Task item: Give the data below again exactly as it stands. Omit the pictures.

Provided records:
* * * * *
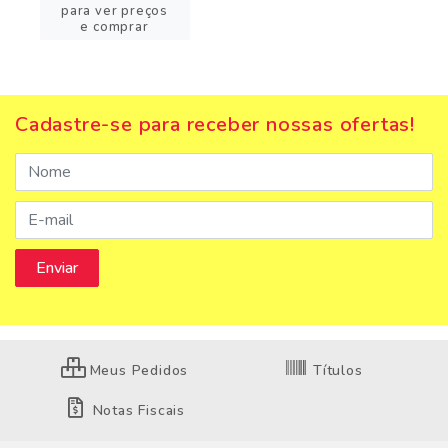
para ver preços
e comprar
Cadastre-se para receber nossas ofertas!
Meus Pedidos
Títulos
Notas Fiscais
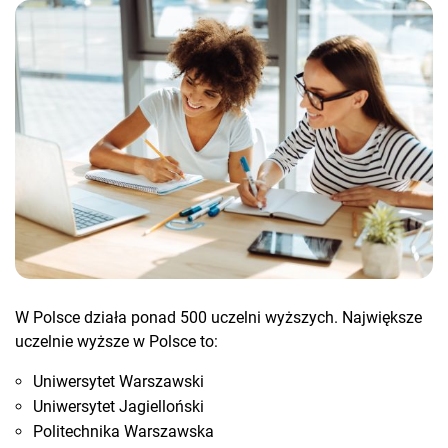
W Polsce działa ponad 500 uczelni wyższych. Największe
uczelnie wyższe w Polsce to:
Uniwersytet Warszawski
Uniwersytet Jagielloński
Politechnika Warszawska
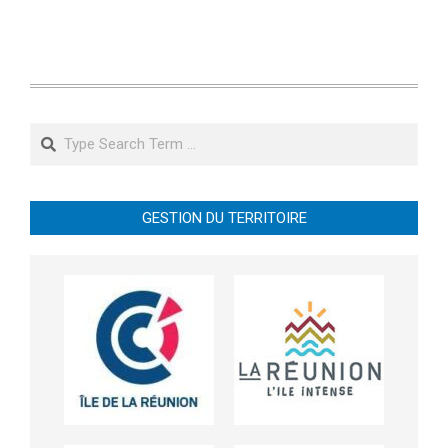
Search
GESTION DU TERRITOIRE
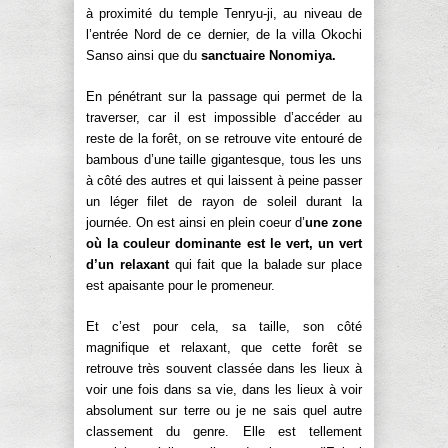
à proximité du temple Tenryu-ji, au niveau de
l’entrée Nord de ce dernier, de la villa Okochi
Sanso ainsi que du
sanctuaire Nonomiya.
En pénétrant sur la passage qui permet de la
traverser, car il est impossible d’accéder au
reste de la forêt, on se retrouve vite entouré de
bambous d’une taille gigantesque, tous les uns
à côté des autres et qui laissent à peine passer
un léger filet de rayon de soleil durant la
journée. On est ainsi en plein coeur d’
une zone
où la couleur dominante est le vert, un vert
d’un relaxant
qui fait que la balade sur place
est apaisante pour le promeneur.
Et c’est pour cela, sa taille, son côté
magnifique et relaxant, que cette forêt se
retrouve très souvent classée dans les lieux à
voir une fois dans sa vie, dans les lieux à voir
absolument sur terre ou je ne sais quel autre
classement du genre. Elle est tellement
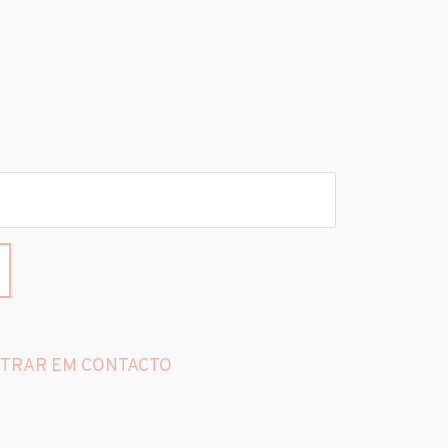
TRAR EM CONTACTO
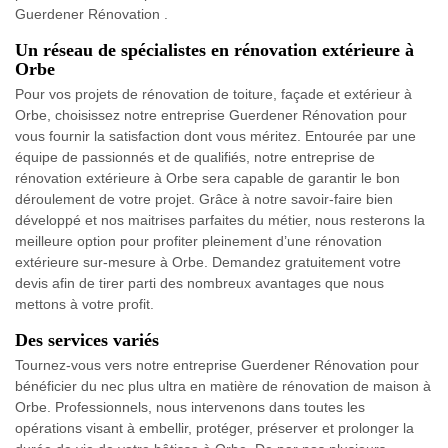
Guerdener Rénovation .
Un réseau de spécialistes en rénovation extérieure à
Orbe
Pour vos projets de rénovation de toiture, façade et extérieur à
Orbe, choisissez notre entreprise Guerdener Rénovation pour
vous fournir la satisfaction dont vous méritez. Entourée par une
équipe de passionnés et de qualifiés, notre entreprise de
rénovation extérieure à Orbe sera capable de garantir le bon
déroulement de votre projet. Grâce à notre savoir-faire bien
développé et nos maitrises parfaites du métier, nous resterons la
meilleure option pour profiter pleinement d’une rénovation
extérieure sur-mesure à Orbe. Demandez gratuitement votre
devis afin de tirer parti des nombreux avantages que nous
mettons à votre profit.
Des services variés
Tournez-vous vers notre entreprise Guerdener Rénovation pour
bénéficier du nec plus ultra en matière de rénovation de maison à
Orbe. Professionnels, nous intervenons dans toutes les
opérations visant à embellir, protéger, préserver et prolonger la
* * * * *
Output for this exercise:
para ver preços
e comprar
Cadastre-se para receber nossas ofertas!
Meus Pedidos
Títulos
Notas Fiscais
W Polsce działa ponad 500 uczelni wyższych. Największe
uczelnie wyższe w Polsce to:
Uniwersytet Warszawski
Uniwersytet Jagielloński
Politechnika Warszawska
Search
GESTION DU TERRITOIRE
à proximité du temple Tenryu-ji, au niveau de
l’entrée Nord de ce dernier, de la villa Okochi
Sanso ainsi que du
sanctuaire Nonomiya.
En pénétrant sur la passage qui permet de la
traverser, car il est impossible d’accéder au
reste de la forêt, on se retrouve vite entouré de
bambous d’une taille gigantesque, tous les uns
à côté des autres et qui laissent à peine passer
un léger filet de rayon de soleil durant la
journée. On est ainsi en plein coeur d’
une zone
où la couleur dominante est le vert, un vert
d’un relaxant
qui fait que la balade sur place
est apaisante pour le promeneur.
Et c’est pour cela, sa taille, son côté
magnifique et relaxant, que cette forêt se
retrouve très souvent classée dans les lieux à
voir une fois dans sa vie, dans les lieux à voir
absolument sur terre ou je ne sais quel autre
classement du genre. Elle est tellement
TRAR EM CONTACTO
Guerdener Rénovation .
Un réseau de spécialistes en rénovation extérieure à
Orbe
Pour vos projets de rénovation de toiture, façade et extérieur à
Orbe, choisissez notre entreprise Guerdener Rénovation pour
vous fournir la satisfaction dont vous méritez. Entourée par une
équipe de passionnés et de qualifiés, notre entreprise de
rénovation extérieure à Orbe sera capable de garantir le bon
déroulement de votre projet. Grâce à notre savoir-faire bien
développé et nos maitrises parfaites du métier, nous resterons la
meilleure option pour profiter pleinement d’une rénovation
extérieure sur-mesure à Orbe. Demandez gratuitement votre
devis afin de tirer parti des nombreux avantages que nous
mettons à votre profit.
Des services variés
Tournez-vous vers notre entreprise Guerdener Rénovation pour
bénéficier du nec plus ultra en matière de rénovation de maison à
Orbe. Professionnels, nous intervenons dans toutes les
opérations visant à embellir, protéger, préserver et prolonger la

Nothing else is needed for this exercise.